Beinart’s warning was correct, and belated. The danger is that young Jews will not only check their Zionism at the door, but their connection to all things Jewish. The existence of a Jewish country is too large a part of the 21st-century Jewish reality to be excised from Jewish communal life in America. But when students find Jewish campus organizations devoting their energy to refuting any criticism of Israeli policy (including criticisms voiced daily here in Israel), many stay away from campus Jewish life entirely.
Nor will Israel disappear from congregational life. If you allow the Israel conversation at your congregation to be dominated by the advocates of siege Zionism, you risk letting your community be shaped by the fearful mentality of “the world is against us” rather than by a universalist commitment to tikkun olam...
Gorenberg's latest book is incisive on the issue of the Israeli crisis, the domination of the society by intolerant voices. The problem with his thinking, as I have said often, is that he is ethnocentric: he believes that Jews can come up with answers to the Israeli crisis of legitimacy inside the Jewish community. When the truth is that if a government is only representing the interests of half the people it governs, it must consult with the entire population if it is going to find a way forward.
This contradiction is evident in Gorenberg's Rx for us Jews in the Diaspora:
Israel presents the opportunity for Jews to have power over their lives as a collective—to express our values not just as individuals but as the majority in a sovereign state.

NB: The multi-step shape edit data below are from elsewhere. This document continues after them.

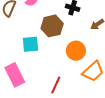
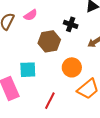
cyan square: (30, 44) -> (28, 70), moved

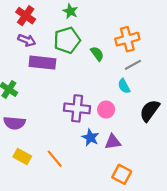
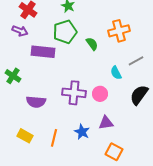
purple arrow: (27, 40) -> (20, 31), moved
gray line: (133, 65) -> (136, 61), moved
purple semicircle: (14, 123) -> (36, 102), moved
blue star: (90, 137) -> (82, 132), moved
orange line: (55, 159) -> (54, 138), turned 54

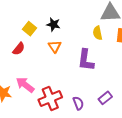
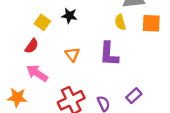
orange triangle: (55, 46) -> (72, 54), moved
pink arrow: (25, 85) -> (37, 73), moved

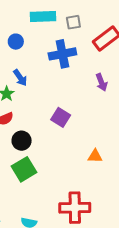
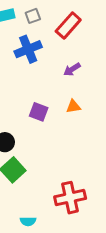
purple arrow: (101, 82) -> (72, 69), turned 90
orange triangle: (95, 156) -> (73, 106), moved

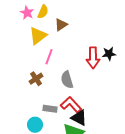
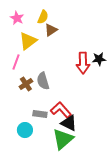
yellow semicircle: (43, 12) -> (43, 17), moved
pink line: (49, 57) -> (16, 62), moved
gray semicircle: (67, 80) -> (43, 81), moved

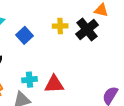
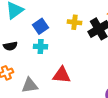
cyan cross: (29, 80) -> (41, 47), moved

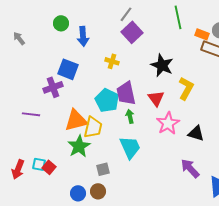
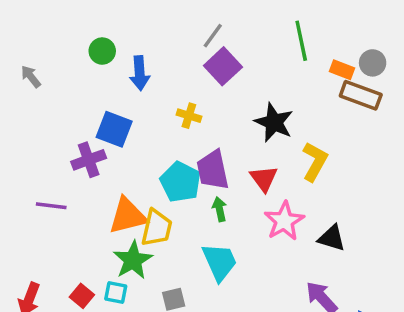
cyan square: (39, 164) -> (116, 292), moved

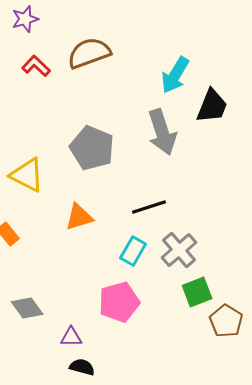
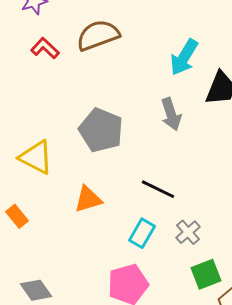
gray arrow: (162, 132) -> (171, 114), size x0.7
black line: (149, 207) -> (158, 189), turned 44
gray cross: (179, 250) -> (188, 232), size x0.7

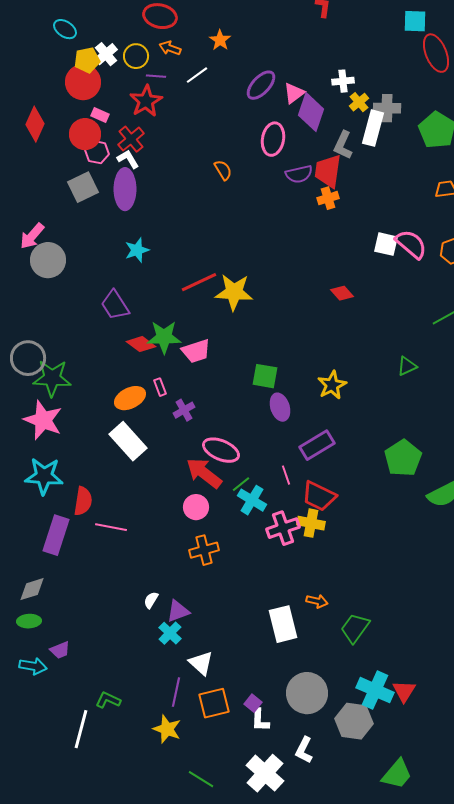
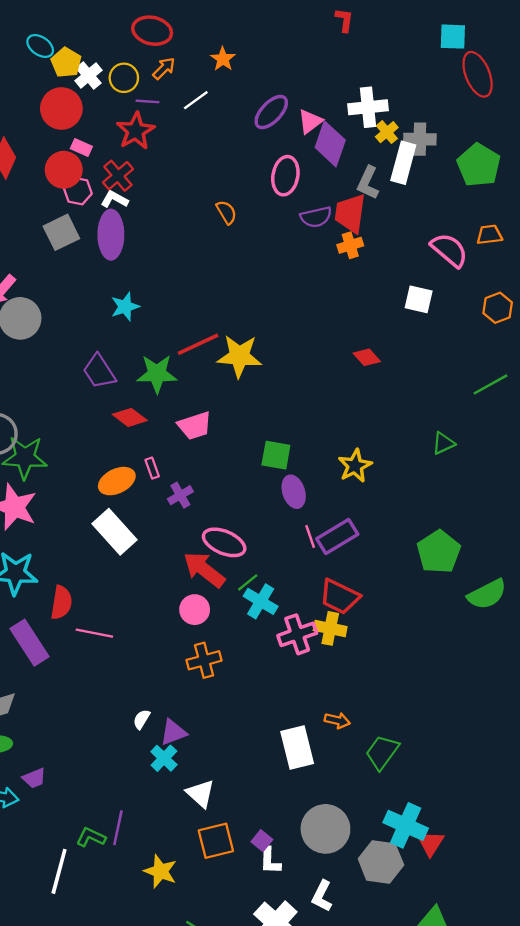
orange arrow: (170, 48) -> (164, 68), turned 115
yellow pentagon: (87, 60) -> (66, 62), moved, turned -30
white cross: (343, 81) -> (368, 107), size x1.5
white L-shape: (128, 159) -> (114, 199), turned -30
pink semicircle: (411, 244) -> (449, 250), moved
green star: (164, 337) -> (157, 374), moved
pink line: (286, 475) -> (310, 536), moved
purple rectangle: (56, 535) -> (30, 643), turned -51
red triangle: (404, 691) -> (430, 843), moved
purple line: (176, 692) -> (118, 828), moved

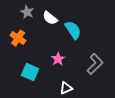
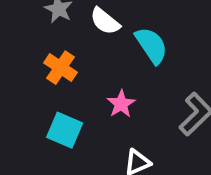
orange cross: (18, 38) -> (61, 68), moved

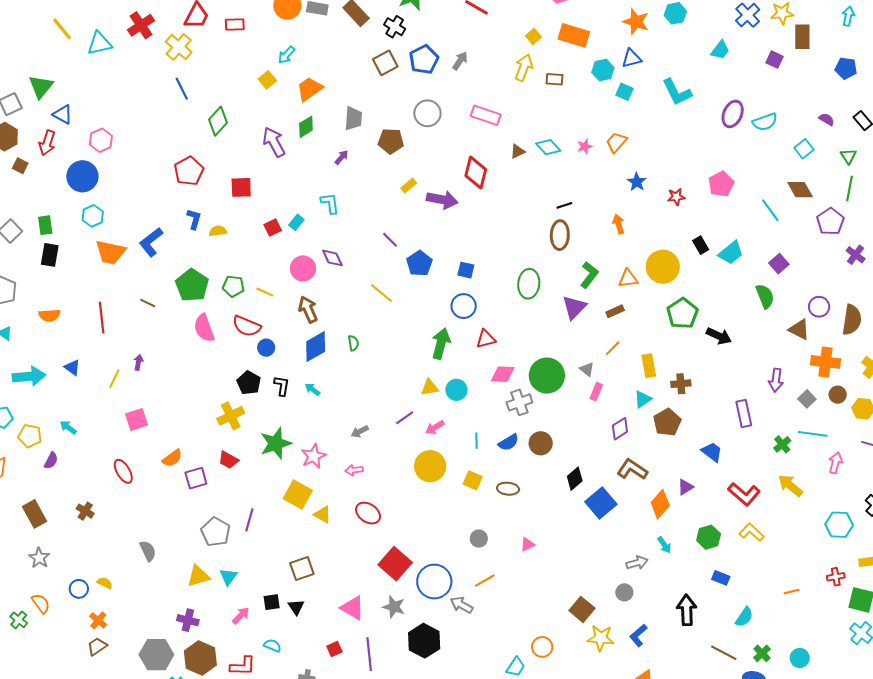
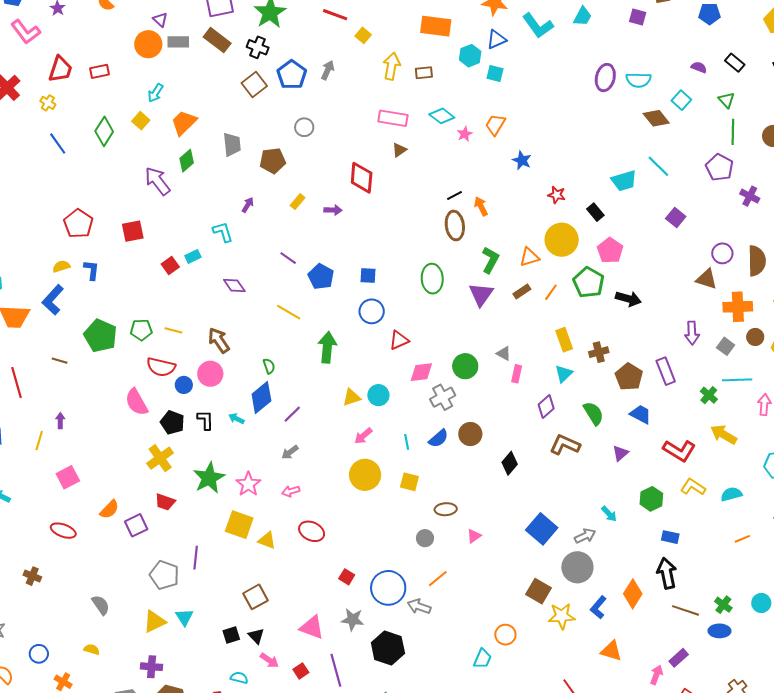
yellow square: (533, 36) -> (363, 35), moved
yellow cross: (179, 47) -> (48, 103), size x0.6
cyan L-shape: (677, 92) -> (538, 26), moved
gray circle: (427, 113) -> (304, 127), size x0.7
pink rectangle: (486, 115) -> (393, 118), moved
green diamond: (218, 121) -> (104, 131), moved
cyan semicircle: (765, 122) -> (638, 80), turned 30
cyan diamond: (548, 147) -> (442, 116), moved
purple arrow: (342, 157) -> (248, 205), moved
pink pentagon: (721, 184) -> (610, 250), moved
brown diamond: (800, 190) -> (656, 118), moved
red star: (676, 197) -> (557, 195), moved, turned 30
purple arrow: (442, 200) -> (333, 210), size x0.6
cyan rectangle: (296, 222) -> (193, 256), turned 35
orange arrow: (619, 224) -> (481, 206), moved
yellow semicircle: (218, 231) -> (61, 266), moved
cyan trapezoid: (731, 253) -> (624, 181), moved, turned 32
pink circle: (303, 268) -> (210, 374), moved
green semicircle: (765, 296) -> (593, 413), moved
pink semicircle: (204, 328) -> (137, 402), moved
green arrow: (441, 344) -> (327, 347), moved
blue diamond: (316, 347) -> (261, 397), moved
orange line: (613, 348) -> (551, 292), moved
green circle: (547, 376) -> (465, 366), size x0.7
purple line: (405, 418) -> (292, 414), moved
brown pentagon: (667, 422) -> (629, 377), moved
red ellipse: (123, 471) -> (63, 531), turned -30
brown ellipse: (508, 489) -> (446, 509), moved
blue square: (601, 503) -> (542, 529), moved
orange diamond: (660, 504) -> (633, 594), moved
red square: (395, 564) -> (347, 577), size x0.5
yellow semicircle: (105, 583) -> (92, 649), moved
gray circle: (624, 592) -> (577, 567), size x1.8
black arrow: (687, 610) -> (667, 573), moved
pink arrow: (241, 616) -> (269, 660), moved, turned 90
cyan semicircle: (744, 617) -> (731, 494), moved, turned -130

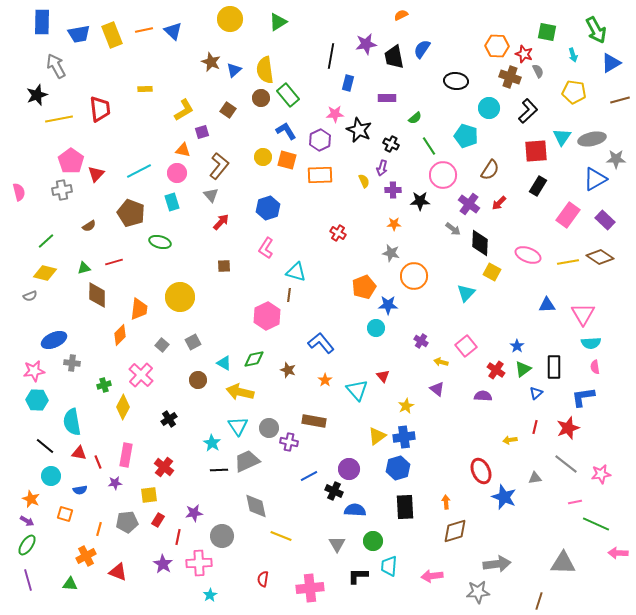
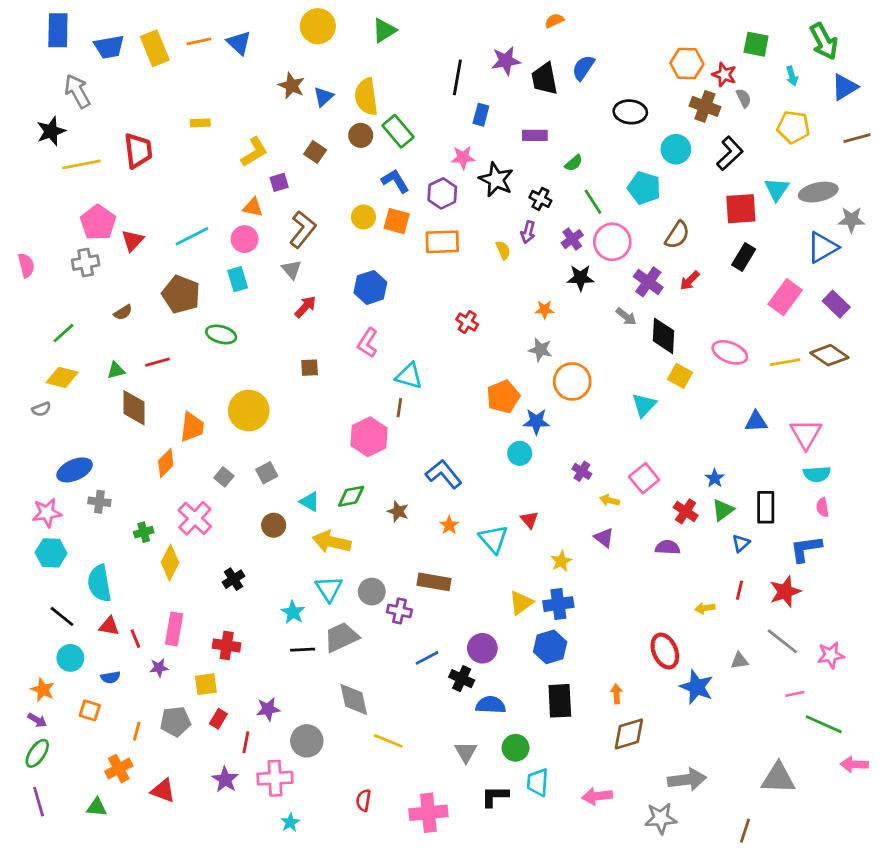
purple cross: (393, 190) -> (572, 239), moved, turned -35
red cross: (164, 467) -> (227, 645), turned -30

The critical contribution that diaspora Jews can make in engagement with Israel is to remind those of us here of the sharp experience of being the outsider, the stranger, so that we Israelis don’t forget where we came from.
But what if our contribution is true to our experience here-- Liberalism? Democracy that honors minority rights?
To understand Gorenberg's crisis, you should have a look at a second piece in Hadassah, this an interview with Danny Danon, a Likudnik who is the Deputy Speaker of the Knesset. Danon says that Israel will reject pressure to give up the West Bank, because no political majority exists to do such a thing. Under these intolerant political circumstances, liberal Jews must imagine other political coalitions than ones of only Jews hanging on to the idea of a majority state. They must be imagining ways of establishing equal representation.
Q. You have both criticized and supported Prime Minister Benjamin Netanyahu. How did you feel after his speech on Capitol Hill earlier this year?
A. I sincerely applauded the prime minister’s effective and eloquent defense of the Jewish people’s historic ties to the Land of Israel. His speech was inspiring and rousing. His single most compelling duty was to reject President Obama’s pressure. When he returned home to Jerusalem, he realized there was no majority in Israel, and certainly not in his own Likud Party, to cede large portions of Judea and Samaria to Arab control, nor to relinquish our permanent presence in the Jordan Valley. We were elected to safeguard our historic homeland, not to abandon it. I try with all my heart and soul to remind him of these commitments, even when others seek to cloud his view. I am hopeful the visions that nurtured both [of us] will prevail and his policies will remain faithful to these commitments. No matter what, I will be nearby to remind him.